Segmentation quality has a larger effect on downstream results than the choice of clustering method, differential expression test, or cell-cell communication tool. Over-segmentation (splitting one cell into fragments) creates artificial cell types. Under-segmentation (merging adjacent cells) blurs cell-type boundaries. Investing time in segmentation quality control pays dividends throughout the analysis.

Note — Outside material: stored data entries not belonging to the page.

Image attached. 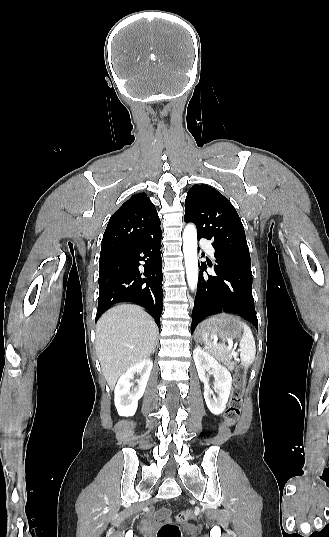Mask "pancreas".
Returning a JSON list of instances; mask_svg holds the SVG:
<instances>
[{
  "instance_id": "cf45deb5",
  "label": "pancreas",
  "mask_w": 329,
  "mask_h": 537,
  "mask_svg": "<svg viewBox=\"0 0 329 537\" xmlns=\"http://www.w3.org/2000/svg\"><path fill=\"white\" fill-rule=\"evenodd\" d=\"M211 353L220 361H222L228 368L233 369L234 364L231 361L232 356L222 351H211Z\"/></svg>"
}]
</instances>
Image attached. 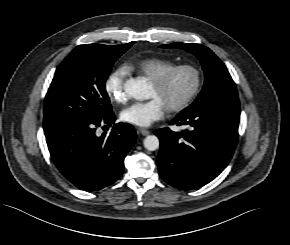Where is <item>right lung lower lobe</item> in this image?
Here are the masks:
<instances>
[{"label": "right lung lower lobe", "mask_w": 290, "mask_h": 245, "mask_svg": "<svg viewBox=\"0 0 290 245\" xmlns=\"http://www.w3.org/2000/svg\"><path fill=\"white\" fill-rule=\"evenodd\" d=\"M115 121L111 111L103 119L44 124L48 149L58 170L75 186L94 191L120 178L123 162L136 140L130 124H114L111 133L96 135L100 125Z\"/></svg>", "instance_id": "1"}]
</instances>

Common segmentation failure modes:

Dense tissue regions: Cells packed tightly lead to under-segmentation
Elongated cells: Neurons, fibroblasts, and other non-round cells are poorly captured by methods assuming circular shapes
Low-density regions: Sparse transcript counts make Baysor unreliable; image-based methods are more robust here
Tissue edges and folds: Artifacts at tissue boundaries produce spurious cell calls

Technology-specific recommendations¶

Technology	Imaging available	Recommended approach
Xenium	DAPI + morphology	Cellpose2 then Baysor refinement
MERSCOPE (MERFISH)	DAPI	Cellpose2 then Baysor refinement
CosMx	Morphology markers	Cellpose2 or vendor pipeline
seqFISH	DAPI	Cellpose2 then Baysor refinement
CODEX/PhenoCycler	Membrane + nuclear	Mesmer/DeepCell
MIBI-TOF	Membrane + nuclear	Mesmer/DeepCell
IMC	Membrane + nuclear	Mesmer/DeepCell or ilastik + CellProfiler
Stereo-seq (no imaging)	None	Baysor (transcript-only mode)

Practical considerations¶

Computational cost. Cellpose2 and Mesmer are GPU-accelerated and can segment a full tissue section in minutes. Baysor is CPU-based and can take 1--4 hours for large MERFISH datasets with millions of transcripts. The hybrid pipeline adds overhead but is typically manageable.

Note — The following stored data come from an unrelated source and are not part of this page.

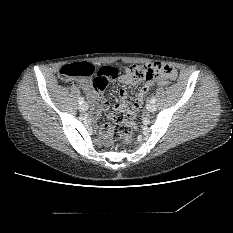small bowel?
<instances>
[{"label":"small bowel","instance_id":"c3829d8e","mask_svg":"<svg viewBox=\"0 0 233 233\" xmlns=\"http://www.w3.org/2000/svg\"><path fill=\"white\" fill-rule=\"evenodd\" d=\"M103 77L99 84H95L96 90H91L90 80L87 78H77L76 82L79 86L92 98L97 100V105L95 107L96 111L100 113H109L111 110H119L124 107L132 106L133 109L137 110L142 104L145 95L148 93L152 84L145 83L141 87L139 93L136 95L133 102L129 103L127 100V91L122 88L119 91V100L116 103H111L105 96L104 90L109 81L116 78L118 74V69L115 67H103ZM170 77L168 76H160L156 79L155 83L157 86H165L168 84ZM120 82L125 86H134L138 84L139 80L129 77L124 74L120 77ZM107 138L104 137V140Z\"/></svg>","mask_w":233,"mask_h":233}]
</instances>
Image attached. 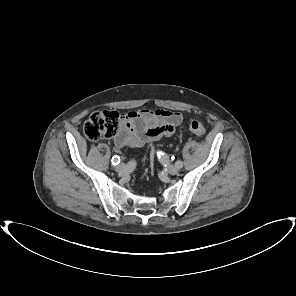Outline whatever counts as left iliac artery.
Returning a JSON list of instances; mask_svg holds the SVG:
<instances>
[{"instance_id":"left-iliac-artery-1","label":"left iliac artery","mask_w":296,"mask_h":296,"mask_svg":"<svg viewBox=\"0 0 296 296\" xmlns=\"http://www.w3.org/2000/svg\"><path fill=\"white\" fill-rule=\"evenodd\" d=\"M158 157H159V159L160 158H163L164 157V153L158 152ZM175 165L178 166L179 168H182L183 167V162L181 160H179V161H177L175 163Z\"/></svg>"}]
</instances>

Quality control. Always visually inspect segmentation results overlaid on the original image or transcript map. Automated QC metrics (cells per area, transcripts per cell distribution, cell size distribution) should be checked for biologically reasonable values.

Retraining. For non-standard tissues or unusual staining protocols, fine-tuning Cellpose2 on a small set of manually annotated cells (50--200) can substantially improve performance. Mesmer's TissueNet training set is large enough that retraining is rarely necessary for multiplexed imaging.